それより、目の前でじっと待ってくれている青木氏をこれ以上待たせてはいけない。
「はい、それではお話をさせて頂きます。実は、私が生まれたあの町には恐ろしく古い歴史を持つ神社がありまして。 なんと創建は紀元前667年なんです・・・」
「君、それは!それが本当ならば日本の始まりである皇紀よりも古いことになるぞ!」
「はい、ご存知のように、日本の歴史は神武天皇が即位された年で、西暦では紀元前660年ですから、かの神社の創建は皇紀より7年も古い、そういう事になります。

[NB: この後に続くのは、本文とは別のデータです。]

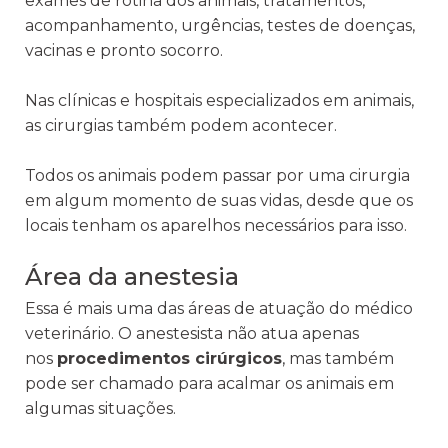
exames de rotina dos animais, tratamentos,
acompanhamento, urgências, testes de doenças,
vacinas e pronto socorro.
Nas clínicas e hospitais especializados em animais,
as cirurgias também podem acontecer.
Todos os animais podem passar por uma cirurgia
em algum momento de suas vidas, desde que os
locais tenham os aparelhos necessários para isso.
Área da anestesia
Essa é mais uma das áreas de atuação do médico
veterinário. O anestesista não atua apenas
nos
procedimentos cirúrgicos
, mas também
pode ser chamado para acalmar os animais em
algumas situações.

神社の制札に記された縁起によれば、紀元前667年に即位前の神武天皇が海路豊予海峡に差し掛かったおり、急に船が動かなくなり難儀していたところ、地元の海女姉妹が海底深く潜り、海を治める大蛸が持っていた神剣を取り上げたところ、海が静まり。海女姉妹は剣を神武天皇に捧げた。
その剣を神武天皇が御神体として祓戸(はらへど)の神を奉り、建国を請願した。とされています」
「・・・何とも、それは・・・是非ともその神社を訪れてみたい。
何時とは言わないが、リョウくん、また案内を頼みたい・・・
君の都合のつく時で構わないから・・・そんなことなら今回・・・
実に惜しい事をした」
(会長はそれほど歴史に強い関心をもたれていたのか・・・。俺こそ知ってさえいたなら・・・)
「分かりました。いずれなるべく早いうちに実現させましょうか」
「どうか私の我儘を許して欲しい」
そう言って青木氏は深々と頭を下げたのだった。